> EXERCISE DETAILS:
Write the data below out in full, exactly as it stands.

> RECORDS FOR THE EXERCISE:
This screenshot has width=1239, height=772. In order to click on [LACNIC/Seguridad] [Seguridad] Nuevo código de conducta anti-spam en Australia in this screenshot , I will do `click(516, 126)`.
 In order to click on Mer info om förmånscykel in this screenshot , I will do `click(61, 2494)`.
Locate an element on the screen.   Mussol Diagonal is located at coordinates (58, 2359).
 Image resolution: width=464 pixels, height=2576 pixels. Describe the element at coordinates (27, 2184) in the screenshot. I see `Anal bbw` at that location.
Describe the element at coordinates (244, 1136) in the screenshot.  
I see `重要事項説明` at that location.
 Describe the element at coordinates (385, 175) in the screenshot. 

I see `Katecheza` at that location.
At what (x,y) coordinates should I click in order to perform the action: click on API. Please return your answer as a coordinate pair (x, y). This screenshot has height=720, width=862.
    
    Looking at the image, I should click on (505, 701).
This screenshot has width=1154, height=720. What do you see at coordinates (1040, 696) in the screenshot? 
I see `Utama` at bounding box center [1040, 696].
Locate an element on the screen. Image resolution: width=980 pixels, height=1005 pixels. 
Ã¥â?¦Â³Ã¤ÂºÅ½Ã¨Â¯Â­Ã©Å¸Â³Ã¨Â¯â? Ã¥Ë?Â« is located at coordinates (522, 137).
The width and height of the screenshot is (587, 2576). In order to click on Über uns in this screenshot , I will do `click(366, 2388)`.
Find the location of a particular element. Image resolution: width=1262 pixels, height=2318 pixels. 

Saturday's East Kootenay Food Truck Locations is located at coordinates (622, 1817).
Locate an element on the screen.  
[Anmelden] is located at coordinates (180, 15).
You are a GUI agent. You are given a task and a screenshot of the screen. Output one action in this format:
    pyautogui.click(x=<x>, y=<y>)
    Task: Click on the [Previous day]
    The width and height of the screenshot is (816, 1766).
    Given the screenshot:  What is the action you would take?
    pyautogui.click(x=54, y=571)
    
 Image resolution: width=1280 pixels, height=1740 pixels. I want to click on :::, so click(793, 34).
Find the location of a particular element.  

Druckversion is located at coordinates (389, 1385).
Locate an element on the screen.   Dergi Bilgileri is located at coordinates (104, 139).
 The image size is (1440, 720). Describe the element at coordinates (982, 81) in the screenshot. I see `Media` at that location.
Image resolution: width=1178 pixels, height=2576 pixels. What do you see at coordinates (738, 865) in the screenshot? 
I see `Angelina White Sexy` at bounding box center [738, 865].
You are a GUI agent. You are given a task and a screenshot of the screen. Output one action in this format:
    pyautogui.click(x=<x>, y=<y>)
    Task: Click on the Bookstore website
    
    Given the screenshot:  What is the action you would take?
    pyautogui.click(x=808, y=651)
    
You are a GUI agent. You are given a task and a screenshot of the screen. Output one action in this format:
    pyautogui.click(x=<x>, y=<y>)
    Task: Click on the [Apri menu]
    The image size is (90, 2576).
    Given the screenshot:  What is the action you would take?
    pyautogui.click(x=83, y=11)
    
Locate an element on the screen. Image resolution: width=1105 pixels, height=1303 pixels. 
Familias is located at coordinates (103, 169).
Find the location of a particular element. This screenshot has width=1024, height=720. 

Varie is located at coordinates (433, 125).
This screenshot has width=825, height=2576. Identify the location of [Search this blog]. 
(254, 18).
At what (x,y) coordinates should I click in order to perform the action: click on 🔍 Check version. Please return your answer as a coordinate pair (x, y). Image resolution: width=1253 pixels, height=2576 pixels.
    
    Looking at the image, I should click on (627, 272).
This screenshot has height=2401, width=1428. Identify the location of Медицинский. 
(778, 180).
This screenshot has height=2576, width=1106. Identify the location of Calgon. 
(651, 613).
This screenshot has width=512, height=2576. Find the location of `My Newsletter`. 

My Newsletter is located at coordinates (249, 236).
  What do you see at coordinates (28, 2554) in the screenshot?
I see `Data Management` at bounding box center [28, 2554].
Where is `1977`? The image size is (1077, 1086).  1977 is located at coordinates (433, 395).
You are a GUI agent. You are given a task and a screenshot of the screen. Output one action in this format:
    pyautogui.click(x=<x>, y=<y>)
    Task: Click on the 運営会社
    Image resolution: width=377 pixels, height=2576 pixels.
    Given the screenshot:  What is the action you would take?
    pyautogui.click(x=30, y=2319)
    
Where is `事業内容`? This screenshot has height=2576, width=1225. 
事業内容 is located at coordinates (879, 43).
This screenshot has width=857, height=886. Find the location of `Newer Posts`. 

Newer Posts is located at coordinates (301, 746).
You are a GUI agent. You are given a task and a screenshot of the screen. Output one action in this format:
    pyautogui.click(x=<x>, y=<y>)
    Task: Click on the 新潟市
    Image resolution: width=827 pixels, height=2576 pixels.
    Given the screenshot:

> YOUR RESPONSE:
This screenshot has width=1239, height=772. In order to click on [LACNIC/Seguridad] [Seguridad] Nuevo código de conducta anti-spam en Australia in this screenshot , I will do `click(516, 126)`.
 In order to click on Mer info om förmånscykel in this screenshot , I will do `click(61, 2494)`.
Locate an element on the screen.   Mussol Diagonal is located at coordinates (58, 2359).
 Image resolution: width=464 pixels, height=2576 pixels. Describe the element at coordinates (27, 2184) in the screenshot. I see `Anal bbw` at that location.
Describe the element at coordinates (244, 1136) in the screenshot.  
I see `重要事項説明` at that location.
 Describe the element at coordinates (385, 175) in the screenshot. 

I see `Katecheza` at that location.
At what (x,y) coordinates should I click in order to perform the action: click on API. Please return your answer as a coordinate pair (x, y). This screenshot has height=720, width=862.
    
    Looking at the image, I should click on (505, 701).
This screenshot has width=1154, height=720. What do you see at coordinates (1040, 696) in the screenshot? 
I see `Utama` at bounding box center [1040, 696].
Locate an element on the screen. Image resolution: width=980 pixels, height=1005 pixels. 
Ã¥â?¦Â³Ã¤ÂºÅ½Ã¨Â¯Â­Ã©Å¸Â³Ã¨Â¯â? Ã¥Ë?Â« is located at coordinates (522, 137).
The width and height of the screenshot is (587, 2576). In order to click on Über uns in this screenshot , I will do `click(366, 2388)`.
Find the location of a particular element. Image resolution: width=1262 pixels, height=2318 pixels. 

Saturday's East Kootenay Food Truck Locations is located at coordinates (622, 1817).
Locate an element on the screen.  
[Anmelden] is located at coordinates (180, 15).
You are a GUI agent. You are given a task and a screenshot of the screen. Output one action in this format:
    pyautogui.click(x=<x>, y=<y>)
    Task: Click on the [Previous day]
    The width and height of the screenshot is (816, 1766).
    Given the screenshot:  What is the action you would take?
    pyautogui.click(x=54, y=571)
    
 Image resolution: width=1280 pixels, height=1740 pixels. I want to click on :::, so click(793, 34).
Find the location of a particular element.  

Druckversion is located at coordinates (389, 1385).
Locate an element on the screen.   Dergi Bilgileri is located at coordinates (104, 139).
 The image size is (1440, 720). Describe the element at coordinates (982, 81) in the screenshot. I see `Media` at that location.
Image resolution: width=1178 pixels, height=2576 pixels. What do you see at coordinates (738, 865) in the screenshot? 
I see `Angelina White Sexy` at bounding box center [738, 865].
You are a GUI agent. You are given a task and a screenshot of the screen. Output one action in this format:
    pyautogui.click(x=<x>, y=<y>)
    Task: Click on the Bookstore website
    
    Given the screenshot:  What is the action you would take?
    pyautogui.click(x=808, y=651)
    
You are a GUI agent. You are given a task and a screenshot of the screen. Output one action in this format:
    pyautogui.click(x=<x>, y=<y>)
    Task: Click on the [Apri menu]
    The image size is (90, 2576).
    Given the screenshot:  What is the action you would take?
    pyautogui.click(x=83, y=11)
    
Locate an element on the screen. Image resolution: width=1105 pixels, height=1303 pixels. 
Familias is located at coordinates (103, 169).
Find the location of a particular element. This screenshot has width=1024, height=720. 

Varie is located at coordinates (433, 125).
This screenshot has width=825, height=2576. Identify the location of [Search this blog]. 
(254, 18).
At what (x,y) coordinates should I click in order to perform the action: click on 🔍 Check version. Please return your answer as a coordinate pair (x, y). Image resolution: width=1253 pixels, height=2576 pixels.
    
    Looking at the image, I should click on (627, 272).
This screenshot has height=2401, width=1428. Identify the location of Медицинский. 
(778, 180).
This screenshot has height=2576, width=1106. Identify the location of Calgon. 
(651, 613).
This screenshot has width=512, height=2576. Find the location of `My Newsletter`. 

My Newsletter is located at coordinates (249, 236).
  What do you see at coordinates (28, 2554) in the screenshot?
I see `Data Management` at bounding box center [28, 2554].
Where is `1977`? The image size is (1077, 1086).  1977 is located at coordinates (433, 395).
You are a GUI agent. You are given a task and a screenshot of the screen. Output one action in this format:
    pyautogui.click(x=<x>, y=<y>)
    Task: Click on the 運営会社
    Image resolution: width=377 pixels, height=2576 pixels.
    Given the screenshot:  What is the action you would take?
    pyautogui.click(x=30, y=2319)
    
Where is `事業内容`? This screenshot has height=2576, width=1225. 
事業内容 is located at coordinates (879, 43).
This screenshot has width=857, height=886. Find the location of `Newer Posts`. 

Newer Posts is located at coordinates (301, 746).
You are a GUI agent. You are given a task and a screenshot of the screen. Output one action in this format:
    pyautogui.click(x=<x>, y=<y>)
    Task: Click on the 新潟市
    Image resolution: width=827 pixels, height=2576 pixels.
    Given the screenshot:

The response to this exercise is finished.